======== Data for review ========

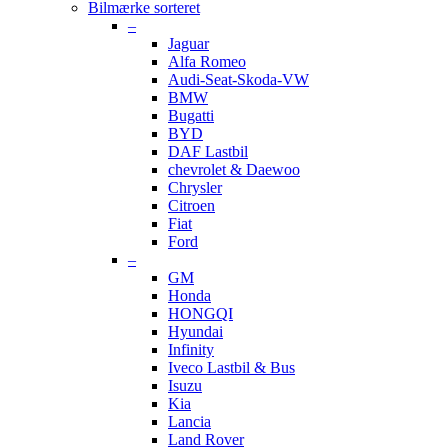
Bilmærke sorteret
–
Jaguar
Alfa Romeo
Audi-Seat-Skoda-VW
BMW
Bugatti
BYD
DAF Lastbil
chevrolet & Daewoo
Chrysler
Citroen
Fiat
Ford
–
GM
Honda
HONGQI
Hyundai
Infinity
Iveco Lastbil & Bus
Isuzu
Kia
Lancia
Land Rover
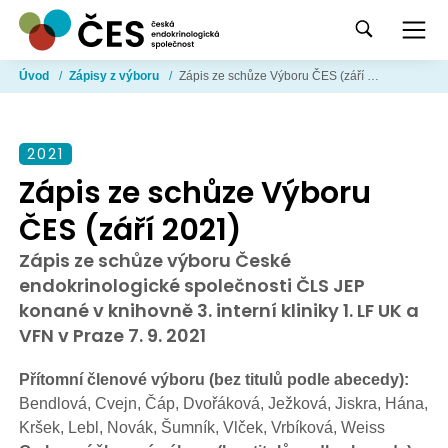
Úvod
/
Zápisy z výboru
/
Zápis ze schůze Výboru ČES (září 2021)
2021
Zápis ze schůze Výboru
ČES (září 2021)
Zápis ze schůze výboru České
endokrinologické společnosti ČLS JEP
konané v knihovně 3. interní kliniky 1. LF UK a
VFN v Praze 7. 9. 2021
Přítomní členové výboru (bez titulů podle abecedy):
Bendlová, Cvejn, Čáp, Dvořáková, Ježková, Jiskra, Hána,
Kršek, Lebl, Novák, Šumník, Vlček, Vrbíková, Weiss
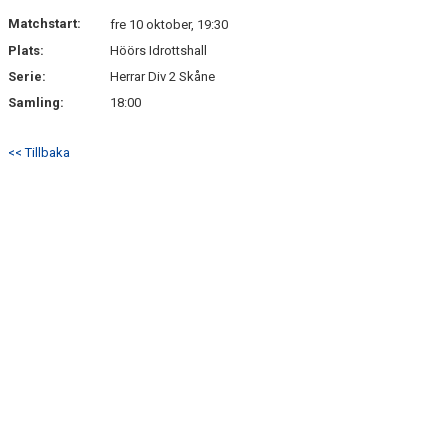
KONTAKT
Matchstart:
fre 10 oktober, 19:30
Plats:
Höörs Idrottshall
Serie:
Herrar Div 2 Skåne
Samling:
18:00
<< Tillbaka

========

Could the entries above be copied out exactly, with no pictures included?

Bilmærke sorteret
–
Jaguar
Alfa Romeo
Audi-Seat-Skoda-VW
BMW
Bugatti
BYD
DAF Lastbil
chevrolet & Daewoo
Chrysler
Citroen
Fiat
Ford
–
GM
Honda
HONGQI
Hyundai
Infinity
Iveco Lastbil & Bus
Isuzu
Kia
Lancia
Land Rover
Úvod
/
Zápisy z výboru
/
Zápis ze schůze Výboru ČES (září 2021)
2021
Zápis ze schůze Výboru
ČES (září 2021)
Zápis ze schůze výboru České
endokrinologické společnosti ČLS JEP
konané v knihovně 3. interní kliniky 1. LF UK a
VFN v Praze 7. 9. 2021
Přítomní členové výboru (bez titulů podle abecedy):
Bendlová, Cvejn, Čáp, Dvořáková, Ježková, Jiskra, Hána,
Kršek, Lebl, Novák, Šumník, Vlček, Vrbíková, Weiss
KONTAKT
Matchstart:
fre 10 oktober, 19:30
Plats:
Höörs Idrottshall
Serie:
Herrar Div 2 Skåne
Samling:
18:00
<< Tillbaka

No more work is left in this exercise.